Bill Clinton offered an exhaustive look at his life. George H.W. Bush authored a foreign-policy tome with his national-security adviser, and followed with a collection of his letters. Now George W. Bush is mulling his own book, according to one senior aide and one former administration official (both declined to be named about a subject that the White House has not discussed in public).

Nothing is on paper, and President Bush has yet to decide who will physically write his book, but he has discussed his ideas with a handful of aides in casual conversations over the last few years. It remains unclear whether the book will stretch beyond Bush's presidency to encompass his life story. Bush's aides take a dim view of the few biographies of him that have appeared to date, and are under no illusions about the sketchy nature of Bush's 1999 book, "A Charge to Keep." That slim volume, written by Karen Hughes (at the time Bush's communications director, and later his White House counselor), was rushed into print for the 2000 election after he parted company with his first coauthor, sports columnist Mickey Herskowitz of the Houston Chronicle. Hughes is expected to play a role in the president's new book, along with Mike Gerson, his former chief speechwriter, who crafted Bush's public voice in his first term. The one book already preparing to pose a challenge to Bush's official story is by Robert Draper, a staff writer at GQ magazine who first covered Bush for Texas Monthly. Draper's book, covering Bush's entire political career, is being published by the Free Press in November 2007, just before the presidential primaries kick into high gear.
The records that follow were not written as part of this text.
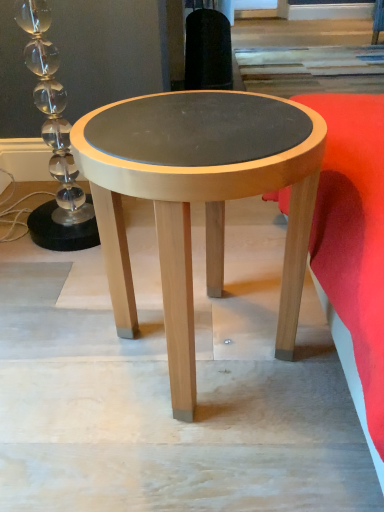 Describe the element at coordinates (197, 198) in the screenshot. The height and width of the screenshot is (512, 384). I see `matte wood coffee table at center` at that location.

Measure the distance between matte wood coffee table at center and camera.

matte wood coffee table at center is 20.48 inches from camera.

In order to face matte wood coffee table at center, should I rotate leftwards or rightwards?

Rotate your view right by about 1.298°.

In order to click on matte wood coffee table at center in this screenshot , I will do `click(197, 198)`.

At what (x,y) coordinates should I click in order to perform the action: click on velvet red cushion at lower right. Please return your answer as a coordinate pair (x, y). The width and height of the screenshot is (384, 512). Looking at the image, I should click on (353, 249).

What do you see at coordinates (353, 249) in the screenshot? I see `velvet red cushion at lower right` at bounding box center [353, 249].

Find the location of a particular element. This screenshot has width=384, height=512. matte wood coffee table at center is located at coordinates (197, 198).

Based on their positions, is velvet red cushion at lower right located to the left or right of matte wood coffee table at center?

Clearly, velvet red cushion at lower right is on the right of matte wood coffee table at center in the image.

Between velvet red cushion at lower right and matte wood coffee table at center, which one is positioned behind?

matte wood coffee table at center is further away from the camera.

Does point (348, 100) come farther from viewer compared to point (140, 189)?

Yes, point (348, 100) is farther from viewer.

From the image's perspective, which one is positioned lower, velvet red cushion at lower right or matte wood coffee table at center?

matte wood coffee table at center, from the image's perspective.

Looking at this image, from a real-world perspective, is velvet red cushion at lower right under matte wood coffee table at center?

Incorrect, from a real-world perspective, velvet red cushion at lower right is higher than matte wood coffee table at center.

Can you confirm if velvet red cushion at lower right is wider than matte wood coffee table at center?

Correct, the width of velvet red cushion at lower right exceeds that of matte wood coffee table at center.

Does velvet red cushion at lower right have a lesser height compared to matte wood coffee table at center?

Correct, velvet red cushion at lower right is not as tall as matte wood coffee table at center.

Considering the sizes of velvet red cushion at lower right and matte wood coffee table at center in the image, is velvet red cushion at lower right bigger or smaller than matte wood coffee table at center?

In the image, velvet red cushion at lower right appears to be larger than matte wood coffee table at center.

Is velvet red cushion at lower right not inside matte wood coffee table at center?

Yes, velvet red cushion at lower right is outside of matte wood coffee table at center.

Are velvet red cushion at lower right and matte wood coffee table at center far apart?

No, velvet red cushion at lower right is in close proximity to matte wood coffee table at center.

Is velvet red cushion at lower right aimed at matte wood coffee table at center?

No, velvet red cushion at lower right is not facing towards matte wood coffee table at center.

I want to click on bedding located above the matte wood coffee table at center (from a real-world perspective), so click(x=353, y=249).

Between matte wood coffee table at center and velvet red cushion at lower right, which one appears on the left side from the viewer's perspective?

Positioned to the left is matte wood coffee table at center.

Consider the image. Relative to velvet red cushion at lower right, is matte wood coffee table at center in front or behind?

matte wood coffee table at center is behind velvet red cushion at lower right.

Which is less distant, (118, 277) or (366, 138)?

The point (366, 138) is closer.

From the image's perspective, between matte wood coffee table at center and velvet red cushion at lower right, which one is located above?

velvet red cushion at lower right appears higher in the image.

From a real-world perspective, which is physically above, matte wood coffee table at center or velvet red cushion at lower right?

velvet red cushion at lower right.

Is matte wood coffee table at center wider than velvet red cushion at lower right?

Incorrect, the width of matte wood coffee table at center does not surpass that of velvet red cushion at lower right.

Does matte wood coffee table at center have a lesser height compared to velvet red cushion at lower right?

No, matte wood coffee table at center is not shorter than velvet red cushion at lower right.

Is matte wood coffee table at center bigger than velvet red cushion at lower right?

No, matte wood coffee table at center is not bigger than velvet red cushion at lower right.

Based on the photo, is velvet red cushion at lower right a part of matte wood coffee table at center?

No, matte wood coffee table at center does not contain velvet red cushion at lower right.

Does matte wood coffee table at center touch velvet red cushion at lower right?

matte wood coffee table at center and velvet red cushion at lower right are not in contact.

Is matte wood coffee table at center positioned with its back to velvet red cushion at lower right?

No, matte wood coffee table at center is not facing away from velvet red cushion at lower right.

Consider the image. Measure the distance from matte wood coffee table at center to velvet red cushion at lower right.

matte wood coffee table at center and velvet red cushion at lower right are 8.60 inches apart from each other.

Where is `coffee table lying behind the velvet red cushion at lower right`? coffee table lying behind the velvet red cushion at lower right is located at coordinates (197, 198).

Where is `coffee table to the left of velvet red cushion at lower right`? The height and width of the screenshot is (512, 384). coffee table to the left of velvet red cushion at lower right is located at coordinates (197, 198).

Locate an element on the screen. This screenshot has height=512, width=384. bedding above the matte wood coffee table at center (from a real-world perspective) is located at coordinates (353, 249). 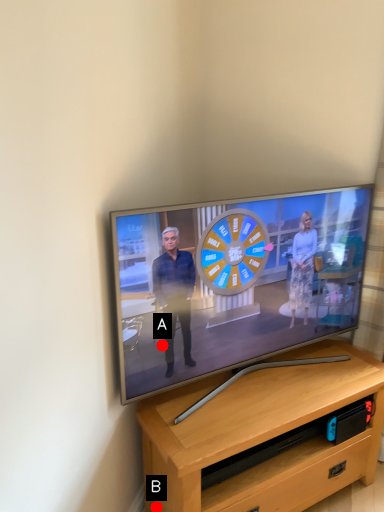 Question: Two points are circled on the image, labeled by A and B beside each circle. Which point is closer to the camera taking this photo?

Choices:
 (A) A is closer
 (B) B is closer

Answer: (A) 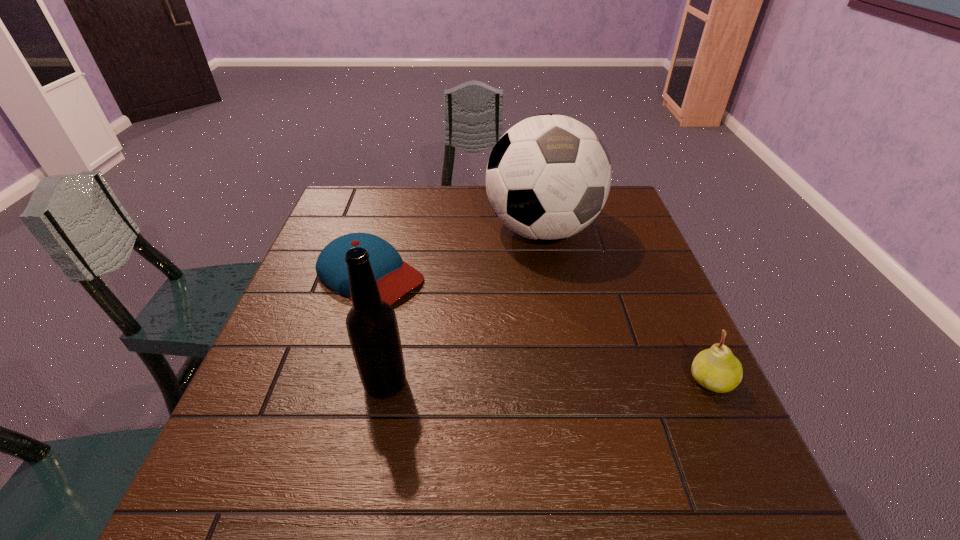 This screenshot has height=540, width=960. Find the location of `beer bottle`. beer bottle is located at coordinates (371, 323).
Presidential biographies and autobiographies are big business. Clinton's "My Life" sold 2.1 million hardcover copies and is available in 40 countries worldwide. Exactly how much money President Clinton made has never been disclosed, although it's widely estimated to be more than $10 million. Publishing experts suggest there is no way to know what kind of advance President Bush will get because it depends on the nature of the book he writes. "A good book tells readers what they don't already know," says one publishing source, who didn't want to be named for fear of being excluded from the selling process. In order to command an advance like Clinton's (or even Hillary Clinton's; she was paid a reported $8 million), President Bush--averse to second-guessing himself--would have to show publishers a willingness to be candid about his time in office, according to the publishing source. Bush will also need some raw materials. His father wrote letters and kept a diary; Clinton taped conversations about his life with former speechwriter Ted Widmer. But President Bush does not write e-mail, unlike his father and brother Jeb. He scribbles thank-you notes and greeting cards with a black Sharpie marker, but that's a long way from making a historic--and best-selling--tome.